● Requirement
Each record, minus any picture, should be returned exactly as written.

Collected data
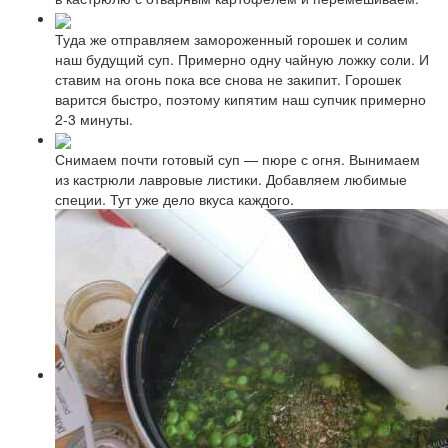
Туда же отправляем замороженный горошек и солим
наш будущий суп. Примерно одну чайную ложку соли. И
ставим на огонь пока все снова не закипит. Горошек
варится быстро, поэтому кипятим наш супчик примерно
2-3 минуты.
Снимаем почти готовый суп — пюре с огня. Вынимаем
из кастрюли лавровые листики. Добавляем любимые
специи. Тут уже дело вкуса каждого.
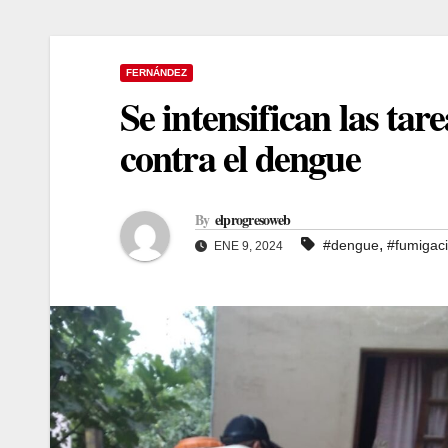
FERNÁNDEZ
Se intensifican las tar
contra el dengue
By
elprogresoweb
,
#dengue
#fumigac
ENE 9, 2024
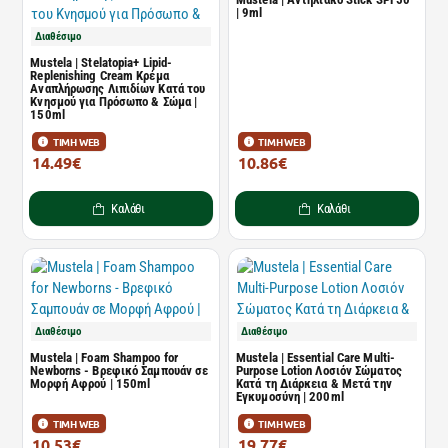
| 9ml
Διαθέσιμο
Mustela | Stelatopia+ Lipid-
Replenishing Cream Κρέμα
Αναπλήρωσης Λιπιδίων Κατά του
Κνησμού για Πρόσωπο & Σώμα |
150ml
ΤΙΜΗ WEB
ΤΙΜΗ WEB
14.49€
10.86€
21.95€
16.46€
Καλάθι
Καλάθι
Διαθέσιμο
Διαθέσιμο
Mustela | Foam Shampoo for
Mustela | Essential Care Multi-
Newborns - Βρεφικό Σαμπουάν σε
Purpose Lotion Λοσιόν Σώματος
Μορφή Αφρού | 150ml
Κατά τη Διάρκεια & Μετά την
Εγκυμοσύνη | 200ml
ΤΙΜΗ WEB
ΤΙΜΗ WEB
10.53€
19.77€
15.95€
29.95€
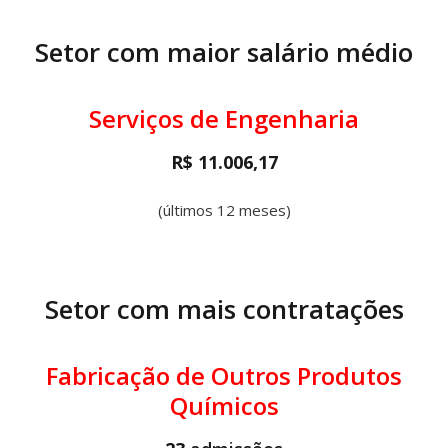
Setor com maior salário médio
Serviços de Engenharia
R$ 11.006,17
(últimos 12 meses)
Setor com mais contratações
Fabricação de Outros Produtos
Químicos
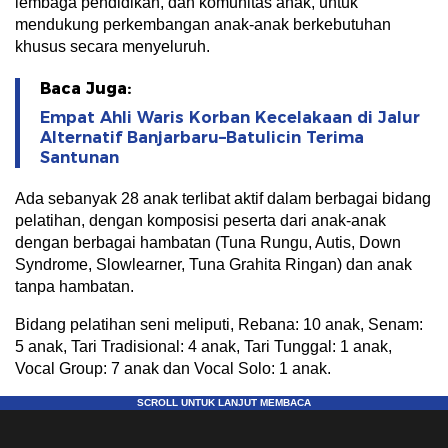
lembaga pendidikan, dan komunitas anak, untuk
mendukung perkembangan anak-anak berkebutuhan
khusus secara menyeluruh.
Baca Juga:
Empat Ahli Waris Korban Kecelakaan di Jalur
Alternatif Banjarbaru–Batulicin Terima
Santunan
Ada sebanyak 28 anak terlibat aktif dalam berbagai bidang
pelatihan, dengan komposisi peserta dari anak-anak
dengan berbagai hambatan (Tuna Rungu, Autis, Down
Syndrome, Slowlearner, Tuna Grahita Ringan) dan anak
tanpa hambatan.
Bidang pelatihan seni meliputi, Rebana: 10 anak, Senam:
5 anak, Tari Tradisional: 4 anak, Tari Tunggal: 1 anak,
Vocal Group: 7 anak dan Vocal Solo: 1 anak.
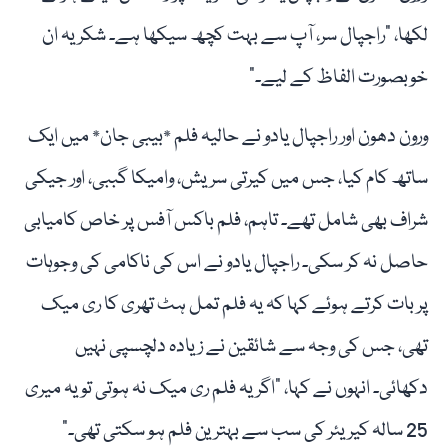
لکھا، "راجپال سر، آپ سے بہت کچھ سیکھا ہے۔ شکریہ ان
خوبصورت الفاظ کے لیے۔”
ورون دھون اور راجپال یادو نے حالیہ فلم *بیبی جان* میں ایک
ساتھ کام کیا، جس میں کیرتی سریش، وامیکا گببی، اور جیکی
شراف بھی شامل تھے۔ تاہم، فلم باکس آفس پر خاص کامیابی
حاصل نہ کر سکی۔ راجپال یادو نے اس کی ناکامی کی وجوہات
پر بات کرتے ہوئے کہا کہ یہ فلم تمل ہٹ تھری کا ری میک
تھی، جس کی وجہ سے شائقین نے زیادہ دلچسپی نہیں
دکھائی۔ انہوں نے کہا، "اگر یہ فلم ری میک نہ ہوتی تو یہ میری
25 سالہ کیریئر کی سب سے بہترین فلم ہو سکتی تھی۔”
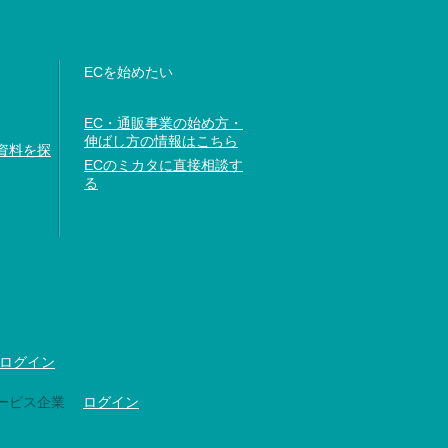
ECを始めたい
EC・通販事業の始め方・
伸ばし方の情報はこちら
資料を探
ECのミカタに直接相談す
る
ログイン
ービス企業
ログイン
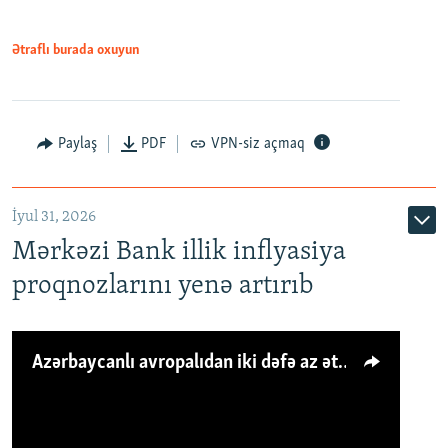
Ətraflı burada oxuyun
Paylaş
PDF
VPN-siz açmaq
İyul 31, 2026
Mərkəzi Bank illik inflyasiya
proqnozlarını yenə artırıb
Azərbaycanlı avropalıdan iki dəfə az ət yeyir, amma... 'Qiymət artımı qaçılmazdır'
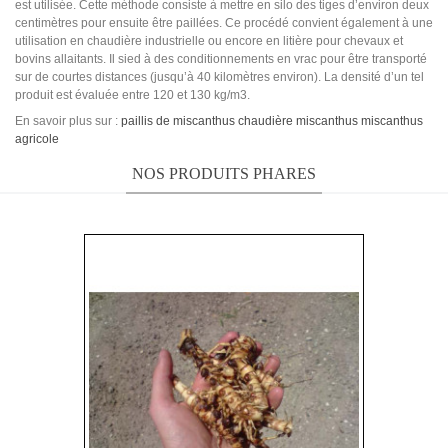
est utilisée. Cette méthode consiste à mettre en silo des tiges d’environ deux
centimètres pour ensuite être paillées. Ce procédé convient également à une
utilisation en chaudière industrielle ou encore en litière pour chevaux et
bovins allaitants. Il sied à des conditionnements en vrac pour être transporté
sur de courtes distances (jusqu’à 40 kilomètres environ). La densité d’un tel
produit est évaluée entre 120 et 130 kg/m3.
En savoir plus sur :
paillis de miscanthus
chaudière miscanthus
miscanthus
agricole
NOS PRODUITS PHARES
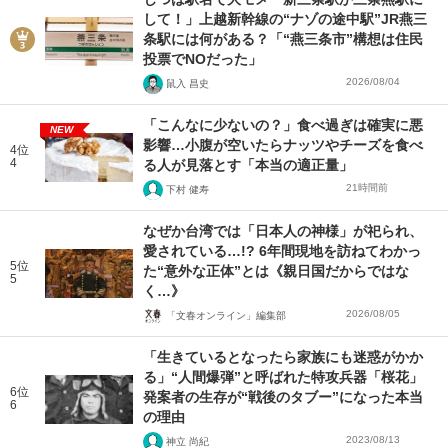
して！」上越新幹線の“ナゾの途中駅”JR燕三
条駅には何がある？「“燕三条市”構想は住民
投票でNOだった」
2026/08/04
鼠入 昌史
「こんなに少ないの？」食べ過ぎは確実に悪
NEW
影響…小腹が空いたらナッツやチーズを食べ
4位
4
る人が見落とす「本当の適正量」
21時間前
下村 健寿
なぜか台湾では「日本人の神様」が祀られ、
愛されている…!? 6年間現地を訪ねてわかっ
5位
た“意外な正体”とは《親日国だからではな
5
く…》
2026/08/05
「文春オンライン」編集部
「生きているとなったら家族にも迷惑がかか
る」“人間爆弾”と呼ばれた特攻兵器「桜花」
6位
発案者の生存が“戦後のタブー”になった本当
6
の理由
2023/08/13
神立 尚紀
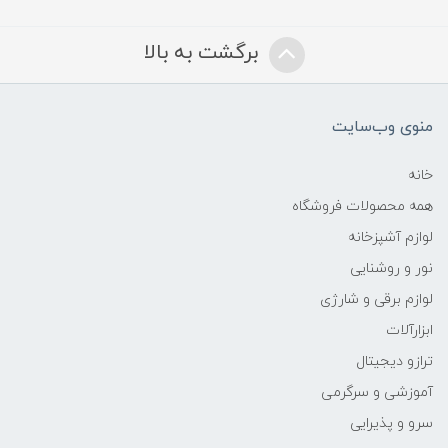
برگشت به بالا
منوی وب‌سایت
خانه
همه محصولات فروشگاه
لوازم آشپزخانه
نور و روشنایی
لوازم برقی و شارژی
ابزارآلات
ترازو دیجیتال
آموزشی و سرگرمی
سرو و پذیرایی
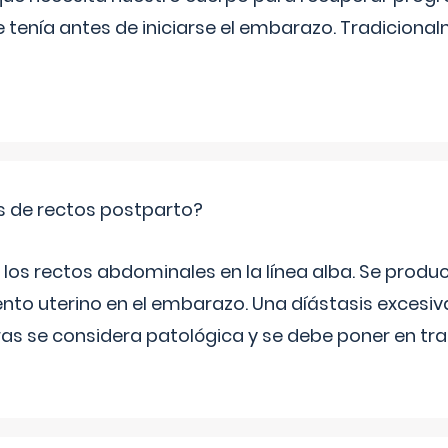
e tenía antes de iniciarse el embarazo. Tradiciona
is de rectos postparto?
 los rectos abdominales en la línea alba. Se produ
ento uterino en el embarazo. Una díástasis excesi
ras se considera patológica y se debe poner en tr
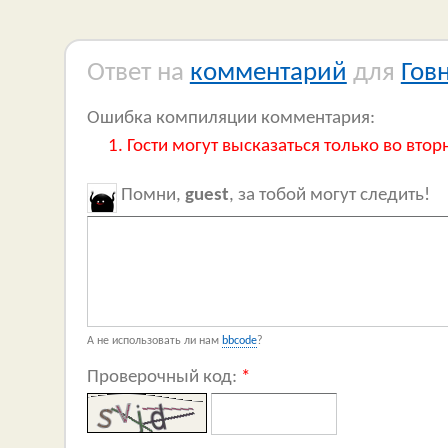
Ответ на
комментарий
для
Гов
Ошибка компиляции комментария:
Гости могут высказаться только во втор
Помни,
guest
, за тобой могут следить!
А не использовать ли нам
bbcode
?
Проверочный код:
*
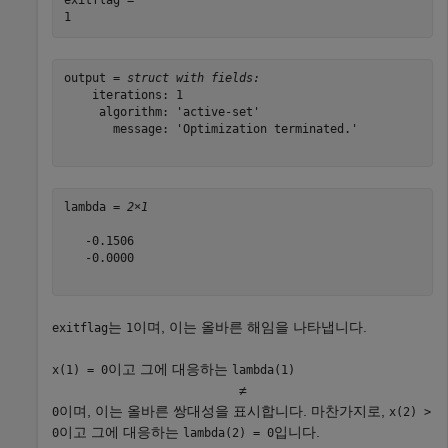
exitflag = 

output = 
struct with fields:
    iterations: 1

     algorithm: 'active-set'

       message: 'Optimization terminated.'

lambda = 
2×1
   -0.1506

   -0.0000

는
이며, 이는 올바른 해임을 나타냅니다.
exitflag
1
이고 그에 대응하는
x(1) = 0
lambda(1)
≠
이며, 이는 올바른 쌍대성을 표시합니다. 마찬가지로,
0
x(2) >
이고 그에 대응하는
입니다.
0
lambda(2) = 0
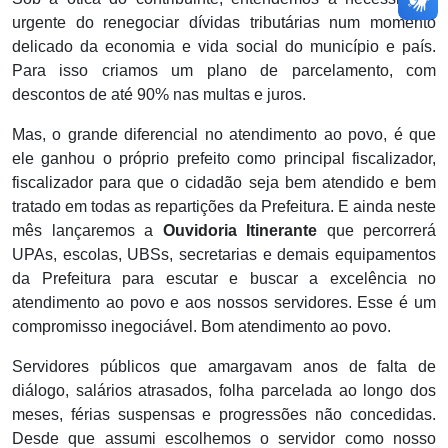
urgente do renegociar dívidas tributárias num momento
delicado da economia e vida social do município e país.
Para isso criamos um plano de parcelamento, com
descontos de até 90% nas multas e juros.
Mas, o grande diferencial no atendimento ao povo, é que
ele ganhou o próprio prefeito como principal fiscalizador,
fiscalizador para que o cidadão seja bem atendido e bem
tratado em todas as repartições da Prefeitura. E ainda neste
mês lançaremos a
Ouvidoria Itinerante
que percorrerá
UPAs, escolas, UBSs, secretarias e demais equipamentos
da Prefeitura para escutar e buscar a excelência no
atendimento ao povo e aos nossos servidores. Esse é um
compromisso inegociável. Bom atendimento ao povo.
Servidores públicos que amargavam anos de falta de
diálogo, salários atrasados, folha parcelada ao longo dos
meses, férias suspensas e progressões não concedidas.
Desde que assumi escolhemos o servidor como nosso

● Exercise output
Туда же отправляем замороженный горошек и солим
наш будущий суп. Примерно одну чайную ложку соли. И
ставим на огонь пока все снова не закипит. Горошек
варится быстро, поэтому кипятим наш супчик примерно
2-3 минуты.
Снимаем почти готовый суп — пюре с огня. Вынимаем
из кастрюли лавровые листики. Добавляем любимые
специи. Тут уже дело вкуса каждого.
FERNÁNDEZ
Se intensifican las tar
contra el dengue
By
elprogresoweb
,
#dengue
#fumigac
ENE 9, 2024
| 9ml
Διαθέσιμο
Mustela | Stelatopia+ Lipid-
Replenishing Cream Κρέμα
Αναπλήρωσης Λιπιδίων Κατά του
Κνησμού για Πρόσωπο & Σώμα |
150ml
ΤΙΜΗ WEB
ΤΙΜΗ WEB
14.49€
10.86€
21.95€
16.46€
Καλάθι
Καλάθι
Διαθέσιμο
Διαθέσιμο
Mustela | Foam Shampoo for
Mustela | Essential Care Multi-
Newborns - Βρεφικό Σαμπουάν σε
Purpose Lotion Λοσιόν Σώματος
Μορφή Αφρού | 150ml
Κατά τη Διάρκεια & Μετά την
Εγκυμοσύνη | 200ml
ΤΙΜΗ WEB
ΤΙΜΗ WEB
10.53€
19.77€
15.95€
29.95€
Setor com maior salário médio
Serviços de Engenharia
R$ 11.006,17
(últimos 12 meses)
Setor com mais contratações
Fabricação de Outros Produtos
Químicos
lembaga pendidikan, dan komunitas anak, untuk
mendukung perkembangan anak-anak berkebutuhan
khusus secara menyeluruh.
Baca Juga:
Empat Ahli Waris Korban Kecelakaan di Jalur
Alternatif Banjarbaru–Batulicin Terima
Santunan
Ada sebanyak 28 anak terlibat aktif dalam berbagai bidang
pelatihan, dengan komposisi peserta dari anak-anak
dengan berbagai hambatan (Tuna Rungu, Autis, Down
Syndrome, Slowlearner, Tuna Grahita Ringan) dan anak
tanpa hambatan.
Bidang pelatihan seni meliputi, Rebana: 10 anak, Senam:
5 anak, Tari Tradisional: 4 anak, Tari Tunggal: 1 anak,
Vocal Group: 7 anak dan Vocal Solo: 1 anak.
لکھا، "راجپال سر، آپ سے بہت کچھ سیکھا ہے۔ شکریہ ان
خوبصورت الفاظ کے لیے۔”
ورون دھون اور راجپال یادو نے حالیہ فلم *بیبی جان* میں ایک
ساتھ کام کیا، جس میں کیرتی سریش، وامیکا گببی، اور جیکی
شراف بھی شامل تھے۔ تاہم، فلم باکس آفس پر خاص کامیابی
حاصل نہ کر سکی۔ راجپال یادو نے اس کی ناکامی کی وجوہات
پر بات کرتے ہوئے کہا کہ یہ فلم تمل ہٹ تھری کا ری میک
تھی، جس کی وجہ سے شائقین نے زیادہ دلچسپی نہیں
دکھائی۔ انہوں نے کہا، "اگر یہ فلم ری میک نہ ہوتی تو یہ میری
25 سالہ کیریئر کی سب سے بہترین فلم ہو سکتی تھی۔”
ECを始めたい
EC・通販事業の始め方・
伸ばし方の情報はこちら
資料を探
ECのミカタに直接相談す
る
ログイン
ービス企業
ログイン
Ətraflı burada oxuyun
Paylaş
PDF
VPN-siz açmaq
İyul 31, 2026
Mərkəzi Bank illik inflyasiya
proqnozlarını yenə artırıb
Azərbaycanlı avropalıdan iki dəfə az ət yeyir, amma... 'Qiymət artımı qaçılmazdır'
est utilisée. Cette méthode consiste à mettre en silo des tiges d’environ deux
centimètres pour ensuite être paillées. Ce procédé convient également à une
utilisation en chaudière industrielle ou encore en litière pour chevaux et
bovins allaitants. Il sied à des conditionnements en vrac pour être transporté
sur de courtes distances (jusqu’à 40 kilomètres environ). La densité d’un tel
produit est évaluée entre 120 et 130 kg/m3.
En savoir plus sur :
paillis de miscanthus
chaudière miscanthus
miscanthus
agricole
NOS PRODUITS PHARES
して！」上越新幹線の“ナゾの途中駅”JR燕三
条駅には何がある？「“燕三条市”構想は住民
投票でNOだった」
2026/08/04
鼠入 昌史
「こんなに少ないの？」食べ過ぎは確実に悪
NEW
影響…小腹が空いたらナッツやチーズを食べ
4位
4
る人が見落とす「本当の適正量」
21時間前
下村 健寿
なぜか台湾では「日本人の神様」が祀られ、
愛されている…!? 6年間現地を訪ねてわかっ
5位
た“意外な正体”とは《親日国だからではな
5
く…》
2026/08/05
「文春オンライン」編集部
「生きているとなったら家族にも迷惑がかか
る」“人間爆弾”と呼ばれた特攻兵器「桜花」
6位
発案者の生存が“戦後のタブー”になった本当
6
の理由
2023/08/13
神立 尚紀
برگشت به بالا
منوی وب‌سایت
خانه
همه محصولات فروشگاه
لوازم آشپزخانه
نور و روشنایی
لوازم برقی و شارژی
ابزارآلات
ترازو دیجیتال
آموزشی و سرگرمی
سرو و پذیرایی
e tenía antes de iniciarse el embarazo. Tradiciona
is de rectos postparto?
 los rectos abdominales en la línea alba. Se produ
ento uterino en el embarazo. Una díástasis excesi
ras se considera patológica y se debe poner en tr
Ответ на
комментарий
для
Гов
Ошибка компиляции комментария:
Гости могут высказаться только во втор
Помни,
guest
, за тобой могут следить!
А не использовать ли нам
bbcode
?
Проверочный код:
*
exitflag = 

output = 
struct with fields:
    iterations: 1

     algorithm: 'active-set'

       message: 'Optimization terminated.'

lambda = 
2×1
   -0.1506

   -0.0000

는
이며, 이는 올바른 해임을 나타냅니다.
exitflag
1
이고 그에 대응하는
x(1) = 0
lambda(1)
≠
이며, 이는 올바른 쌍대성을 표시합니다. 마찬가지로,
0
x(2) >
이고 그에 대응하는
입니다.
0
lambda(2) = 0
urgente do renegociar dívidas tributárias num momento
delicado da economia e vida social do município e país.
Para isso criamos um plano de parcelamento, com
descontos de até 90% nas multas e juros.
Mas, o grande diferencial no atendimento ao povo, é que
ele ganhou o próprio prefeito como principal fiscalizador,
fiscalizador para que o cidadão seja bem atendido e bem
tratado em todas as repartições da Prefeitura. E ainda neste
mês lançaremos a
Ouvidoria Itinerante
que percorrerá
UPAs, escolas, UBSs, secretarias e demais equipamentos
da Prefeitura para escutar e buscar a excelência no
atendimento ao povo e aos nossos servidores. Esse é um
compromisso inegociável. Bom atendimento ao povo.
Servidores públicos que amargavam anos de falta de
diálogo, salários atrasados, folha parcelada ao longo dos
meses, férias suspensas e progressões não concedidas.
Desde que assumi escolhemos o servidor como nosso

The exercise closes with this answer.